UN warns of planet degradation with spent natural resources
A third of the planet’s land is now severely degraded due to doubling in the consumption of natural resources over the past 30 years, a United Nations report has warned.
According to the Global Land Outlook (GLO), launched recently by the secretariat of the UN Convention to Combat Desertification (UNCCD), some 15 billion trees and 24 billion tons of fertile soil are lost each year.
The GLO takes a critical look at financial and socio-economic values of land, and its impact on the poor. It marks the first in-depth analysis of land functions viewed from multiple lenses such as economic growth and global trade patterns, highlighting the inextricable links between land, these sectors, and the people that can work to save it.
The UNCCD said that “smallholder farmers, women and indigenous communities are the most vulnerable, given their reliance on land-based resources, compounded by their exclusion from wider infrastructure and economic development.”
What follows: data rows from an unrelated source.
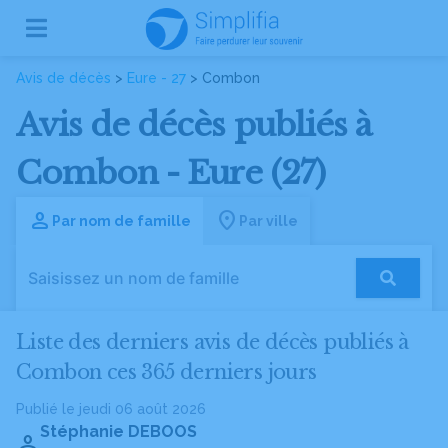
Avis de décès
>
Eure - 27
> Combon
Avis de décès publiés à
Combon - Eure (27)
Par nom de famille
Par ville
Liste des derniers avis de décès publiés à
Combon ces 365 derniers jours
Publié le jeudi 06 août 2026
Stéphanie DEBOOS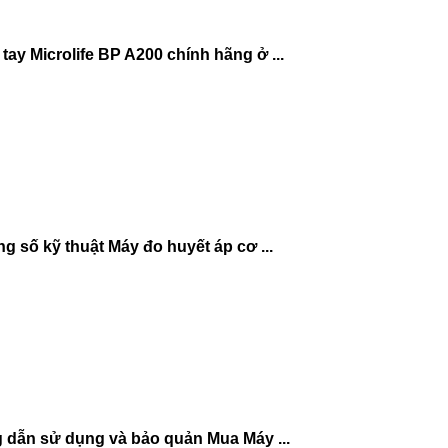
ay Microlife BP A200 chính hãng ở ...
g số kỹ thuật Máy đo huyết áp cơ ...
g dẫn sử dụng và bảo quản Mua Máy ...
UNCCD executive secretary Monique Barbut said land degradation and drought are global challenges and intimately linked to most, if not all aspects of human security and well-being, particularly food security, employment and migration.
“As the ready supply of healthy and productive land dries up and the population grows, competition is intensifying, for land within countries and globally,” Barbut said.
She noted that with the human population growing an extra 200,000 people daily, and 20 countries declaring drought emergencies over the last 18 months, there are unforeseeable challenges.